Document Processing

Converts documents (PDFs, URLs, EPUBs) into structured markdown with summaries, metadata extraction, and Zotero integration.

The workflow:

  1. Resolves input (URL, file path, or raw text) into processable content
  2. Creates a Zotero reference entry
  3. Detects language and generates summaries
  4. Extracts metadata (authors, dates, DOIs)
  5. For long documents, generates condensed chapter summaries

When to Use This

This workflow is intended for ingesting documents into the knowledge base—turning raw files or URLs into searchable, summarized content with proper citation management.

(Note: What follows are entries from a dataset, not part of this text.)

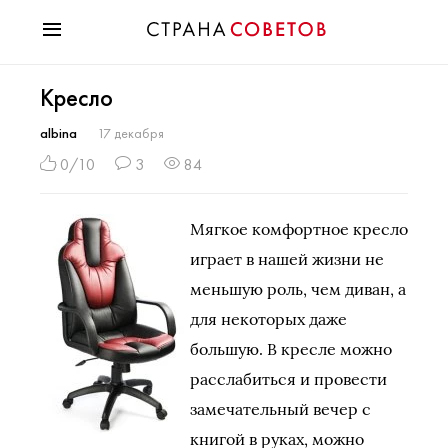
Красота
Кресло
Мода
Звезды
albina
17 декабря
Гороскопы
0/10
3
84
Здоровье
Психология
Мягкое комфортное кресло
Хобби
играет в нашей жизни не
Разное
меньшую роль, чем диван, а
Праздники
для некоторых даже
большую. В кресле можно
расслабиться и провести
замечательный вечер с
книгой в руках, можно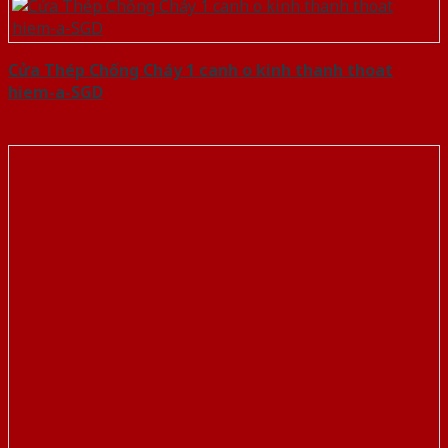
Cửa Thép Chống Cháy 1 canh o kinh thanh thoat
hiem-a-SGD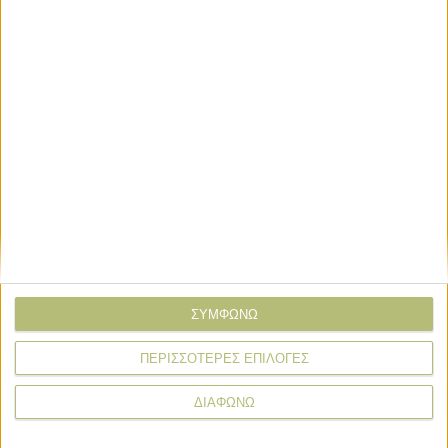
Διαβάστε επίσης:
Στάσιμο το
καλαμπόκι, από 35 λεπτά παράδοση
αρχίζει η μηδική
ΣΧΕΤΙΚΑ TAGS
τιμές παραγωγού
αγροτικά εμπορεύματα
τιμες αγροτικών εμπορευμάτων
Σχόλια
Προσθήκη σχολίου
(1)
ΣΥΜΦΩΝΩ
ΠΕΡΙΣΣΟΤΕΡΕΣ ΕΠΙΛΟΓΕΣ
ΤΟ ΔΙΚΟ ΣΑΣ ΣΧΟΛΙΟ
ΔΙΑΦΩΝΩ
Όνομα*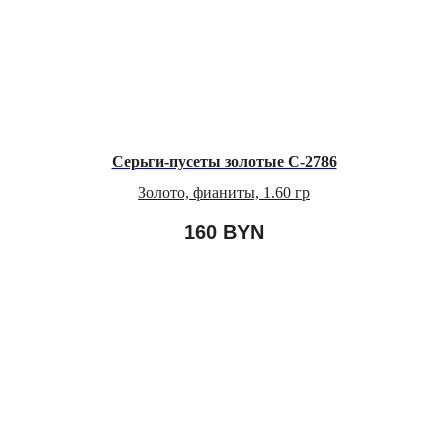
Серьги-пусеты золотые C-2786
Золото, фианиты, 1.60 гр
160
BYN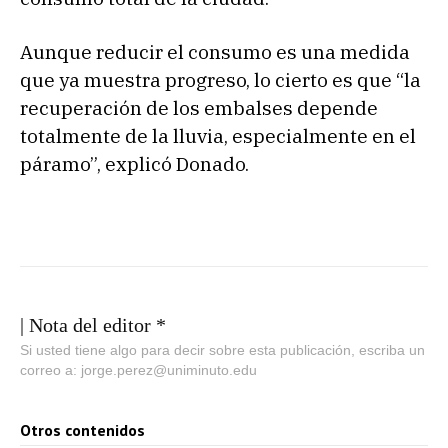
Aunque reducir el consumo es una medida
que ya muestra progreso, lo cierto es que “la
recuperación de los embalses depende
totalmente de la lluvia, especialmente en el
páramo”, explicó Donado.
| Nota del editor *
Si usted tiene algo para decir sobre esta publicación, escriba un
correo a: jorge.perez@uniminuto.edu
Otros contenidos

For researching a topic, use Web Research or Literature Review. For enhancing existing reports, use Report Enhancement.

How It Works

flowchart TD
    subgraph input["1. Input Resolution"]
        A[URL / PDF / Text] --> B[Convert to Markdown]
        B --> C[Create Zotero Entry]
    end

    subgraph core["2. Core Processing"]
        C --> D[Detect Language]
        D --> E[Generate Summary]
        D --> F[Extract Metadata]
        E --> G[Save Summary]
        F --> G
    end

    subgraph validation["3. Validation"]
        G --> H{Content Valid?}
        H -->|Yes| I[Update Zotero]
        H -->|No| J[Finalize with Errors]
    end

    subgraph chapters["4. Long Document Handling"]
        I --> K{Long Document?}
        K -->|Yes| L[Detect Chapters]
        L --> M[Summarize Each Chapter]
        M --> N[Create 10:1 Summary]
        K -->|No| O[Finalize]
        N --> O
    end

    O --> P[Processed Document]
    J --> P

    style input fill:#e8f4f8
    style core fill:#f0f8e8
    style validation fill:#fff8e8
    style chapters fill:#f8e8f4

The Steps Explained

1. Input Resolution Accepts URLs, local file paths, or raw markdown text. PDFs are converted using OCR if needed. EPUBs are extracted. Web pages are scraped and cleaned.

2. Core Processing Runs two parallel processes:

  • Summary generation: Creates a concise summary in the document’s original language (plus English translation if non-English)
  • Metadata extraction: Identifies authors, publication date, DOI, and other bibliographic information

3. Validation Checks that content and metadata are consistent and valid. Updates the Zotero entry with extracted metadata.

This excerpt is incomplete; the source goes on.